[Opening Records provided section]

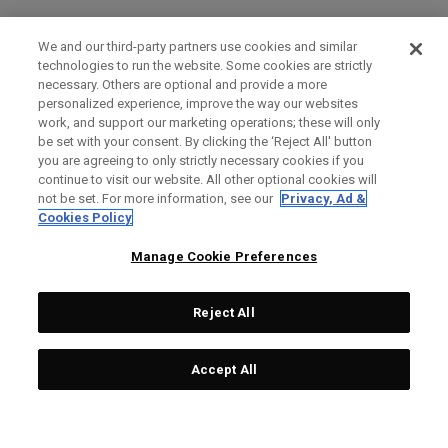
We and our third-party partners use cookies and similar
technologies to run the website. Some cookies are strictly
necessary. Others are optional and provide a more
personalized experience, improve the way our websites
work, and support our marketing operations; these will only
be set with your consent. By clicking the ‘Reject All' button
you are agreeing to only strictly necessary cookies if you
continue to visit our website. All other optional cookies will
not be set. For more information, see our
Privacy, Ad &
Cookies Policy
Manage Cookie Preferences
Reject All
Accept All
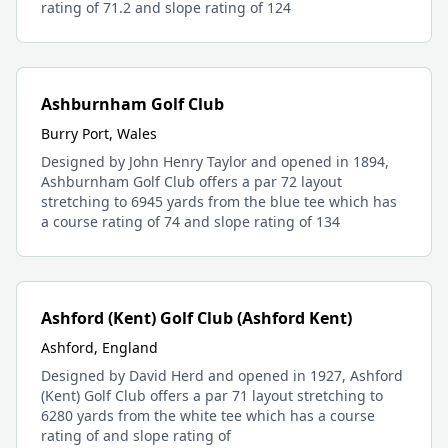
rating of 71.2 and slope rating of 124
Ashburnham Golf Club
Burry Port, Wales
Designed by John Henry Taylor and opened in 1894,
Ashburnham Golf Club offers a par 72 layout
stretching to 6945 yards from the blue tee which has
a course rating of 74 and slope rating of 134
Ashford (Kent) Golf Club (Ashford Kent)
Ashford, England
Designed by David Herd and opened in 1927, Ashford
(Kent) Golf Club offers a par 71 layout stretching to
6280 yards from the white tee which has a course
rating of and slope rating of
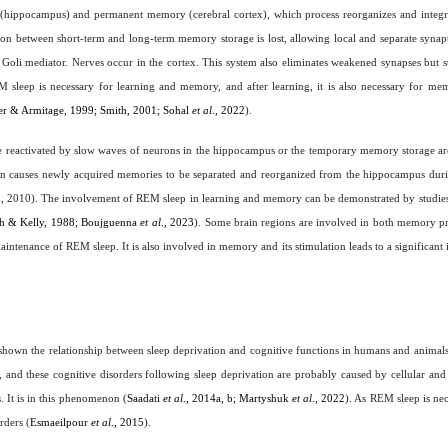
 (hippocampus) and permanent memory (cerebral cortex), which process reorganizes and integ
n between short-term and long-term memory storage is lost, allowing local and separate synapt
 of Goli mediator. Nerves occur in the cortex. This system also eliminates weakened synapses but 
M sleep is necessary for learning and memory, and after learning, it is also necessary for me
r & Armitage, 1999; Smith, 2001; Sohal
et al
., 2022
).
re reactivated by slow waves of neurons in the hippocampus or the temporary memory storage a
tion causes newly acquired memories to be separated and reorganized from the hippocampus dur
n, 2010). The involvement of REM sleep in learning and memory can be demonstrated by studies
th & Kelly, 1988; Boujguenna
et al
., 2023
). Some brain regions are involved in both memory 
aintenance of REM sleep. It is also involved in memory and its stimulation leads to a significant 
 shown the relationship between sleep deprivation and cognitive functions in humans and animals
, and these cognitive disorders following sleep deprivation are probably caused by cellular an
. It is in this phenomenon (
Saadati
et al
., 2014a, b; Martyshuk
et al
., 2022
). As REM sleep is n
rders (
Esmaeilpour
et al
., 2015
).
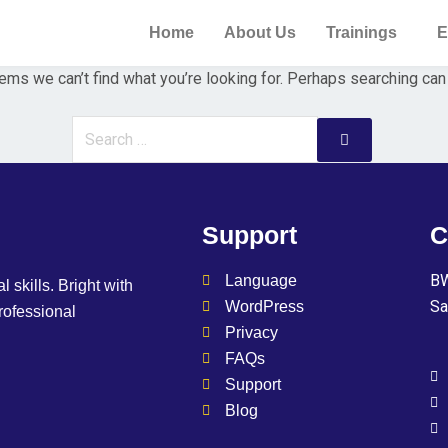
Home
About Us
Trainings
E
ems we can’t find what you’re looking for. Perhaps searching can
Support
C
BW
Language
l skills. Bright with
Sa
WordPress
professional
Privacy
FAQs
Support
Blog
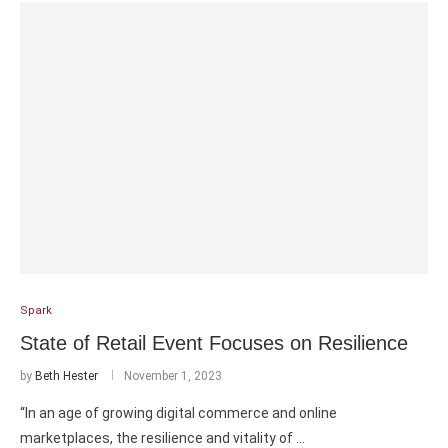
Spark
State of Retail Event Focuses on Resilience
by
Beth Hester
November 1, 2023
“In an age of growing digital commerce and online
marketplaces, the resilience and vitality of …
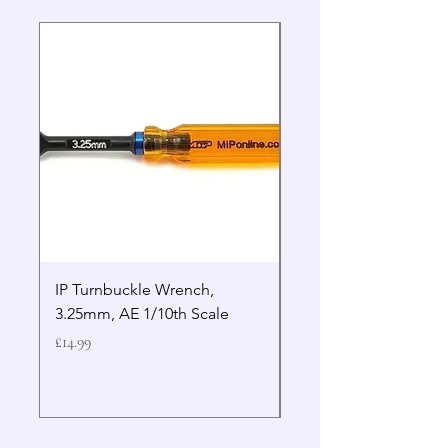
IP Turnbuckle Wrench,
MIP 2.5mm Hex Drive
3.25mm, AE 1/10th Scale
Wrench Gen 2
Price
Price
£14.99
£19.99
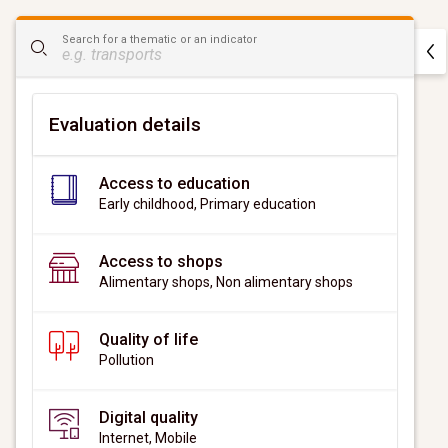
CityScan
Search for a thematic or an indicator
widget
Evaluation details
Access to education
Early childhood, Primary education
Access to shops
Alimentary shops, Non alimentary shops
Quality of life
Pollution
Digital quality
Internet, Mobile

[Closing Records provided section]

Required action: From the data above, say how many lines include "hippocampus", and write nothing but the number.

Finished task: 3